ABOUT THIS EXERCISE =>
Exactly the lines from the one containing "Target: stomach. Reply" through the end of the listing must make up the answer, with no pictures included.
++++++++
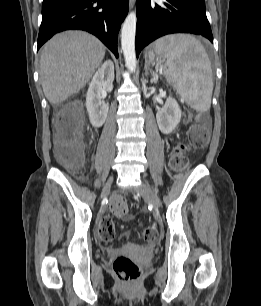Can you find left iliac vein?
Returning <instances> with one entry per match:
<instances>
[{
    "mask_svg": "<svg viewBox=\"0 0 261 306\" xmlns=\"http://www.w3.org/2000/svg\"><path fill=\"white\" fill-rule=\"evenodd\" d=\"M136 191L143 197L144 200L148 201L155 207L159 208L161 206L159 197L151 190L147 183L141 184L139 187H137Z\"/></svg>",
    "mask_w": 261,
    "mask_h": 306,
    "instance_id": "left-iliac-vein-1",
    "label": "left iliac vein"
}]
</instances>
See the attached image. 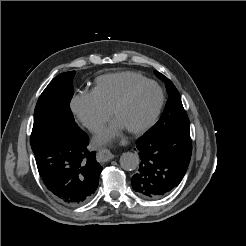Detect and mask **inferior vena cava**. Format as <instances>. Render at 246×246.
<instances>
[{
	"label": "inferior vena cava",
	"instance_id": "602c4592",
	"mask_svg": "<svg viewBox=\"0 0 246 246\" xmlns=\"http://www.w3.org/2000/svg\"><path fill=\"white\" fill-rule=\"evenodd\" d=\"M103 128V124L100 122H92L89 124V129L93 130V131H97Z\"/></svg>",
	"mask_w": 246,
	"mask_h": 246
}]
</instances>
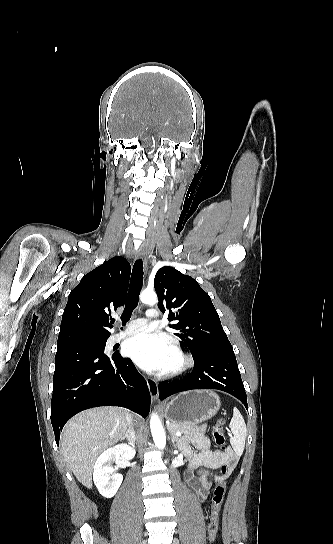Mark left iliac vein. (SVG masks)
I'll return each mask as SVG.
<instances>
[{"label":"left iliac vein","mask_w":333,"mask_h":544,"mask_svg":"<svg viewBox=\"0 0 333 544\" xmlns=\"http://www.w3.org/2000/svg\"><path fill=\"white\" fill-rule=\"evenodd\" d=\"M172 544H179V542L177 539H174Z\"/></svg>","instance_id":"left-iliac-vein-1"}]
</instances>
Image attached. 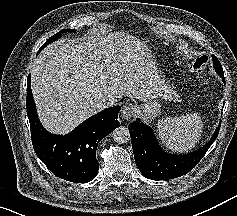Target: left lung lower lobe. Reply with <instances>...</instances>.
I'll use <instances>...</instances> for the list:
<instances>
[{"label": "left lung lower lobe", "instance_id": "1", "mask_svg": "<svg viewBox=\"0 0 237 216\" xmlns=\"http://www.w3.org/2000/svg\"><path fill=\"white\" fill-rule=\"evenodd\" d=\"M225 83V79L223 78ZM220 123L212 139L202 148L189 154L170 155L157 143L152 130L140 119L129 125L132 148L137 167L141 173L153 180L173 179L192 170L206 154L218 136Z\"/></svg>", "mask_w": 237, "mask_h": 216}]
</instances>
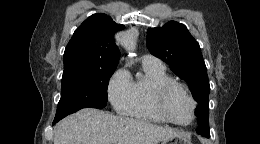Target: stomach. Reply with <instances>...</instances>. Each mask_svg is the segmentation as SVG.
<instances>
[{"label": "stomach", "instance_id": "0dacf381", "mask_svg": "<svg viewBox=\"0 0 260 144\" xmlns=\"http://www.w3.org/2000/svg\"><path fill=\"white\" fill-rule=\"evenodd\" d=\"M183 137L181 135L164 140L161 144H182Z\"/></svg>", "mask_w": 260, "mask_h": 144}]
</instances>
++++++++
PROBLEM SOLUTION =>
Target: stomach. Reply with <instances>...</instances>. Each mask_svg is the segmentation as SVG.
<instances>
[{"label": "stomach", "instance_id": "0dacf381", "mask_svg": "<svg viewBox=\"0 0 260 144\" xmlns=\"http://www.w3.org/2000/svg\"><path fill=\"white\" fill-rule=\"evenodd\" d=\"M183 137L181 135L164 140L161 144H182Z\"/></svg>", "mask_w": 260, "mask_h": 144}]
</instances>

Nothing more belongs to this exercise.